## BRIEF
Please transcribe the following records in full, exactly as given.
───
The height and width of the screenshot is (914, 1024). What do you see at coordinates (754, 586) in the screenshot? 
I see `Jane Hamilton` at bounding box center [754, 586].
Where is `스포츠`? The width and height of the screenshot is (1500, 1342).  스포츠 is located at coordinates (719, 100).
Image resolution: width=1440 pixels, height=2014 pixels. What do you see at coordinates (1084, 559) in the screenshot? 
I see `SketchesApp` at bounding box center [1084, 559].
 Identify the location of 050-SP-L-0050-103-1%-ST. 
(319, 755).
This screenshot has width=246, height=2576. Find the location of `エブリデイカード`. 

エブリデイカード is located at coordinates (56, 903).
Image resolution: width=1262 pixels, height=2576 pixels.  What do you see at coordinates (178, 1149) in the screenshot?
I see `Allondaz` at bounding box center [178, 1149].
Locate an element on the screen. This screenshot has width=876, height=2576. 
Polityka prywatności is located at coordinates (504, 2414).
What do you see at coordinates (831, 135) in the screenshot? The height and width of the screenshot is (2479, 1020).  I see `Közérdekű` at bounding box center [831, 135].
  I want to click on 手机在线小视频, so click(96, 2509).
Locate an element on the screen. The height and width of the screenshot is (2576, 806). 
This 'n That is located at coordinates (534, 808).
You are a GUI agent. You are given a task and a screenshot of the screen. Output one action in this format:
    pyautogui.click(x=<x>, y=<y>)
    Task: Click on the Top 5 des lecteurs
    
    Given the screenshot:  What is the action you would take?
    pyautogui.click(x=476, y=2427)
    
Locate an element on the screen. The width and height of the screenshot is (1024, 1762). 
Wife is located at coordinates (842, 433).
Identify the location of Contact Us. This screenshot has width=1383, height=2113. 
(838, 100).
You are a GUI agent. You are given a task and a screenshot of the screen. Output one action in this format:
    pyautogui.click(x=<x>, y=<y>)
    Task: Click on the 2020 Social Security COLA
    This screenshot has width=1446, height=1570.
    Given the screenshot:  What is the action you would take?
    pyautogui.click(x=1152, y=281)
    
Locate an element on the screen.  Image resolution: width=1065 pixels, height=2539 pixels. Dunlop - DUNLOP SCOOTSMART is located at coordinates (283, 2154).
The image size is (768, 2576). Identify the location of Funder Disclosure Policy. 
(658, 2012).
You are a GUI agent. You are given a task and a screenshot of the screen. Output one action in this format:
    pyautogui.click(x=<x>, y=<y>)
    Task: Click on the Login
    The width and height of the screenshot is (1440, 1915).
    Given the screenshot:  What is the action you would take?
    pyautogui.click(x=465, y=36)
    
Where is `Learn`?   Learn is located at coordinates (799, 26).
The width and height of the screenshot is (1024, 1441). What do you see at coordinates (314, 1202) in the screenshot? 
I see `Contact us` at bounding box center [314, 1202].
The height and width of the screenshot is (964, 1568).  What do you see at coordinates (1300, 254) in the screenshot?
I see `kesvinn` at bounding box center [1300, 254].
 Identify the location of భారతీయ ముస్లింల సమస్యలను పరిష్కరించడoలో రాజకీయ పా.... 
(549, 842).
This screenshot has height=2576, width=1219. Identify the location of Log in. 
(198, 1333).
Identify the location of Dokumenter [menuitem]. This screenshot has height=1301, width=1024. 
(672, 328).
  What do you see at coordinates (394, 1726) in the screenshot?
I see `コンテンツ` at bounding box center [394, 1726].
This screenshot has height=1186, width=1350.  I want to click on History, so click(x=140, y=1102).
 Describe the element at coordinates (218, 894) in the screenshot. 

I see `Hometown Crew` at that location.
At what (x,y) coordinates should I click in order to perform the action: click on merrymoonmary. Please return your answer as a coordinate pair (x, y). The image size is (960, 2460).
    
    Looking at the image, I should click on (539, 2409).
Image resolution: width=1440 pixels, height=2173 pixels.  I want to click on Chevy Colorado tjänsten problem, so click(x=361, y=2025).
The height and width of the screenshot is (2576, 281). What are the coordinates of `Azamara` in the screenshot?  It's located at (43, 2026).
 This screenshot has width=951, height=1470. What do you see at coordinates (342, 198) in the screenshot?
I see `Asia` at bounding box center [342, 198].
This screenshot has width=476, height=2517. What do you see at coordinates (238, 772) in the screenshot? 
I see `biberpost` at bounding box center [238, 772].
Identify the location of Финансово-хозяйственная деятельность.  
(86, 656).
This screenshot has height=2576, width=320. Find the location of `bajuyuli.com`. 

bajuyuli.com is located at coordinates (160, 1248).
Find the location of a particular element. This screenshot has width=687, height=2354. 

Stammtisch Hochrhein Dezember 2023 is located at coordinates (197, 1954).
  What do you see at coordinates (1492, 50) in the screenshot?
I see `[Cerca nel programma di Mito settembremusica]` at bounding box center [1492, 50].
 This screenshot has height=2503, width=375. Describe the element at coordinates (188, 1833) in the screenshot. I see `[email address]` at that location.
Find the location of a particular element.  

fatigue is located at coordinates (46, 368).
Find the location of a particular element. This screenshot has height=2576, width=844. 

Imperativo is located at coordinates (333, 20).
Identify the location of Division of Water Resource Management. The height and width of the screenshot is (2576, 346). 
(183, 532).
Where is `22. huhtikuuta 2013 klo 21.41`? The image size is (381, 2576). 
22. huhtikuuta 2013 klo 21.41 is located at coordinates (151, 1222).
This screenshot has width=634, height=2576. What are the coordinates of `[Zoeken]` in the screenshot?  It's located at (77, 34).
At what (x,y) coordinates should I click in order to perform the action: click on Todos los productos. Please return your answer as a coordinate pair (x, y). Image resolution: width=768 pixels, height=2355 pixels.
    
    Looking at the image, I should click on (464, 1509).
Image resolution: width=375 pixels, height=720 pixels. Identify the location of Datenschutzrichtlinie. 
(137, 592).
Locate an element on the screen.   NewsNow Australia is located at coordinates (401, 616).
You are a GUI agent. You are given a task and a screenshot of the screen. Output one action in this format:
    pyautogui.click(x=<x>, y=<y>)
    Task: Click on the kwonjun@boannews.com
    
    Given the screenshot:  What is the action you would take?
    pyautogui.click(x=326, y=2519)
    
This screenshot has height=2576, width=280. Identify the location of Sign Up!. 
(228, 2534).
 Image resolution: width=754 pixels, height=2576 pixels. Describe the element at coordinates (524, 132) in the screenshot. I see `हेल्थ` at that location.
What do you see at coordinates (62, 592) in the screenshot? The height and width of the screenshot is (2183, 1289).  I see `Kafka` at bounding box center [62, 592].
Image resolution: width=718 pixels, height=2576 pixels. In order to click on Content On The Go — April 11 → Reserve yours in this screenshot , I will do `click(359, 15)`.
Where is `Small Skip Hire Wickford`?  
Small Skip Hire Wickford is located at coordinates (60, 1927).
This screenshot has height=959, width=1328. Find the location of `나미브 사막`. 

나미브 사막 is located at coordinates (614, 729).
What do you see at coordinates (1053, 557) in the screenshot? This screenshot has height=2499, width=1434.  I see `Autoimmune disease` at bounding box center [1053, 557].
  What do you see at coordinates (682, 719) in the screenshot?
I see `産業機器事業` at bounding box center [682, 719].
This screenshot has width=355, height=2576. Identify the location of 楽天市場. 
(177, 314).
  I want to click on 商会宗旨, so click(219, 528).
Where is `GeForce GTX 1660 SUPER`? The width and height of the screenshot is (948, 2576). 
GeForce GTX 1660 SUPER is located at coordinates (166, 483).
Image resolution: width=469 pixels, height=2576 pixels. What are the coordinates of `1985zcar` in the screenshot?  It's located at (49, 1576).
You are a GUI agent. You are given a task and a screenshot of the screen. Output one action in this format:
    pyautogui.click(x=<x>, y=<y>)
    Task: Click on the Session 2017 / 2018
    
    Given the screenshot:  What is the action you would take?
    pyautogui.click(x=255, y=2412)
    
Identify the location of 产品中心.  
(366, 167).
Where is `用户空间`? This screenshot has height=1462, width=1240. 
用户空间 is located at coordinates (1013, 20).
───
## SOLVED PROBLEM
The height and width of the screenshot is (914, 1024). What do you see at coordinates (754, 586) in the screenshot? 
I see `Jane Hamilton` at bounding box center [754, 586].
Where is `스포츠`? The width and height of the screenshot is (1500, 1342).  스포츠 is located at coordinates (719, 100).
Image resolution: width=1440 pixels, height=2014 pixels. What do you see at coordinates (1084, 559) in the screenshot? 
I see `SketchesApp` at bounding box center [1084, 559].
 Identify the location of 050-SP-L-0050-103-1%-ST. 
(319, 755).
This screenshot has width=246, height=2576. Find the location of `エブリデイカード`. 

エブリデイカード is located at coordinates (56, 903).
Image resolution: width=1262 pixels, height=2576 pixels.  What do you see at coordinates (178, 1149) in the screenshot?
I see `Allondaz` at bounding box center [178, 1149].
Locate an element on the screen. This screenshot has width=876, height=2576. 
Polityka prywatności is located at coordinates (504, 2414).
What do you see at coordinates (831, 135) in the screenshot? The height and width of the screenshot is (2479, 1020).  I see `Közérdekű` at bounding box center [831, 135].
  I want to click on 手机在线小视频, so click(96, 2509).
Locate an element on the screen. The height and width of the screenshot is (2576, 806). 
This 'n That is located at coordinates (534, 808).
You are a GUI agent. You are given a task and a screenshot of the screen. Output one action in this format:
    pyautogui.click(x=<x>, y=<y>)
    Task: Click on the Top 5 des lecteurs
    
    Given the screenshot:  What is the action you would take?
    pyautogui.click(x=476, y=2427)
    
Locate an element on the screen. The width and height of the screenshot is (1024, 1762). 
Wife is located at coordinates (842, 433).
Identify the location of Contact Us. This screenshot has width=1383, height=2113. 
(838, 100).
You are a GUI agent. You are given a task and a screenshot of the screen. Output one action in this format:
    pyautogui.click(x=<x>, y=<y>)
    Task: Click on the 2020 Social Security COLA
    This screenshot has width=1446, height=1570.
    Given the screenshot:  What is the action you would take?
    pyautogui.click(x=1152, y=281)
    
Locate an element on the screen.  Image resolution: width=1065 pixels, height=2539 pixels. Dunlop - DUNLOP SCOOTSMART is located at coordinates (283, 2154).
The image size is (768, 2576). Identify the location of Funder Disclosure Policy. 
(658, 2012).
You are a GUI agent. You are given a task and a screenshot of the screen. Output one action in this format:
    pyautogui.click(x=<x>, y=<y>)
    Task: Click on the Login
    The width and height of the screenshot is (1440, 1915).
    Given the screenshot:  What is the action you would take?
    pyautogui.click(x=465, y=36)
    
Where is `Learn`?   Learn is located at coordinates (799, 26).
The width and height of the screenshot is (1024, 1441). What do you see at coordinates (314, 1202) in the screenshot? 
I see `Contact us` at bounding box center [314, 1202].
The height and width of the screenshot is (964, 1568).  What do you see at coordinates (1300, 254) in the screenshot?
I see `kesvinn` at bounding box center [1300, 254].
 Identify the location of భారతీయ ముస్లింల సమస్యలను పరిష్కరించడoలో రాజకీయ పా.... 
(549, 842).
This screenshot has height=2576, width=1219. Identify the location of Log in. 
(198, 1333).
Identify the location of Dokumenter [menuitem]. This screenshot has height=1301, width=1024. 
(672, 328).
  What do you see at coordinates (394, 1726) in the screenshot?
I see `コンテンツ` at bounding box center [394, 1726].
This screenshot has height=1186, width=1350.  I want to click on History, so click(x=140, y=1102).
 Describe the element at coordinates (218, 894) in the screenshot. 

I see `Hometown Crew` at that location.
At what (x,y) coordinates should I click in order to perform the action: click on merrymoonmary. Please return your answer as a coordinate pair (x, y). The image size is (960, 2460).
    
    Looking at the image, I should click on (539, 2409).
Image resolution: width=1440 pixels, height=2173 pixels.  I want to click on Chevy Colorado tjänsten problem, so click(x=361, y=2025).
The height and width of the screenshot is (2576, 281). What are the coordinates of `Azamara` in the screenshot?  It's located at (43, 2026).
 This screenshot has width=951, height=1470. What do you see at coordinates (342, 198) in the screenshot?
I see `Asia` at bounding box center [342, 198].
This screenshot has width=476, height=2517. What do you see at coordinates (238, 772) in the screenshot? 
I see `biberpost` at bounding box center [238, 772].
Identify the location of Финансово-хозяйственная деятельность.  
(86, 656).
This screenshot has height=2576, width=320. Find the location of `bajuyuli.com`. 

bajuyuli.com is located at coordinates (160, 1248).
Find the location of a particular element. This screenshot has width=687, height=2354. 

Stammtisch Hochrhein Dezember 2023 is located at coordinates (197, 1954).
  What do you see at coordinates (1492, 50) in the screenshot?
I see `[Cerca nel programma di Mito settembremusica]` at bounding box center [1492, 50].
 This screenshot has height=2503, width=375. Describe the element at coordinates (188, 1833) in the screenshot. I see `[email address]` at that location.
Find the location of a particular element.  

fatigue is located at coordinates (46, 368).
Find the location of a particular element. This screenshot has height=2576, width=844. 

Imperativo is located at coordinates (333, 20).
Identify the location of Division of Water Resource Management. The height and width of the screenshot is (2576, 346). 
(183, 532).
Where is `22. huhtikuuta 2013 klo 21.41`? The image size is (381, 2576). 
22. huhtikuuta 2013 klo 21.41 is located at coordinates (151, 1222).
This screenshot has width=634, height=2576. What are the coordinates of `[Zoeken]` in the screenshot?  It's located at (77, 34).
At what (x,y) coordinates should I click in order to perform the action: click on Todos los productos. Please return your answer as a coordinate pair (x, y). Image resolution: width=768 pixels, height=2355 pixels.
    
    Looking at the image, I should click on (464, 1509).
Image resolution: width=375 pixels, height=720 pixels. Identify the location of Datenschutzrichtlinie. 
(137, 592).
Locate an element on the screen.   NewsNow Australia is located at coordinates (401, 616).
You are a GUI agent. You are given a task and a screenshot of the screen. Output one action in this format:
    pyautogui.click(x=<x>, y=<y>)
    Task: Click on the kwonjun@boannews.com
    
    Given the screenshot:  What is the action you would take?
    pyautogui.click(x=326, y=2519)
    
This screenshot has height=2576, width=280. Identify the location of Sign Up!. 
(228, 2534).
 Image resolution: width=754 pixels, height=2576 pixels. Describe the element at coordinates (524, 132) in the screenshot. I see `हेल्थ` at that location.
What do you see at coordinates (62, 592) in the screenshot? The height and width of the screenshot is (2183, 1289).  I see `Kafka` at bounding box center [62, 592].
Image resolution: width=718 pixels, height=2576 pixels. In order to click on Content On The Go — April 11 → Reserve yours in this screenshot , I will do `click(359, 15)`.
Where is `Small Skip Hire Wickford`?  
Small Skip Hire Wickford is located at coordinates (60, 1927).
This screenshot has height=959, width=1328. Find the location of `나미브 사막`. 

나미브 사막 is located at coordinates (614, 729).
What do you see at coordinates (1053, 557) in the screenshot? This screenshot has height=2499, width=1434.  I see `Autoimmune disease` at bounding box center [1053, 557].
  What do you see at coordinates (682, 719) in the screenshot?
I see `産業機器事業` at bounding box center [682, 719].
This screenshot has width=355, height=2576. Identify the location of 楽天市場. 
(177, 314).
  I want to click on 商会宗旨, so click(219, 528).
Where is `GeForce GTX 1660 SUPER`? The width and height of the screenshot is (948, 2576). 
GeForce GTX 1660 SUPER is located at coordinates (166, 483).
Image resolution: width=469 pixels, height=2576 pixels. What are the coordinates of `1985zcar` in the screenshot?  It's located at (49, 1576).
You are a GUI agent. You are given a task and a screenshot of the screen. Output one action in this format:
    pyautogui.click(x=<x>, y=<y>)
    Task: Click on the Session 2017 / 2018
    
    Given the screenshot:  What is the action you would take?
    pyautogui.click(x=255, y=2412)
    
Identify the location of 产品中心.  
(366, 167).
Where is `用户空间`? This screenshot has height=1462, width=1240. 
用户空间 is located at coordinates (1013, 20).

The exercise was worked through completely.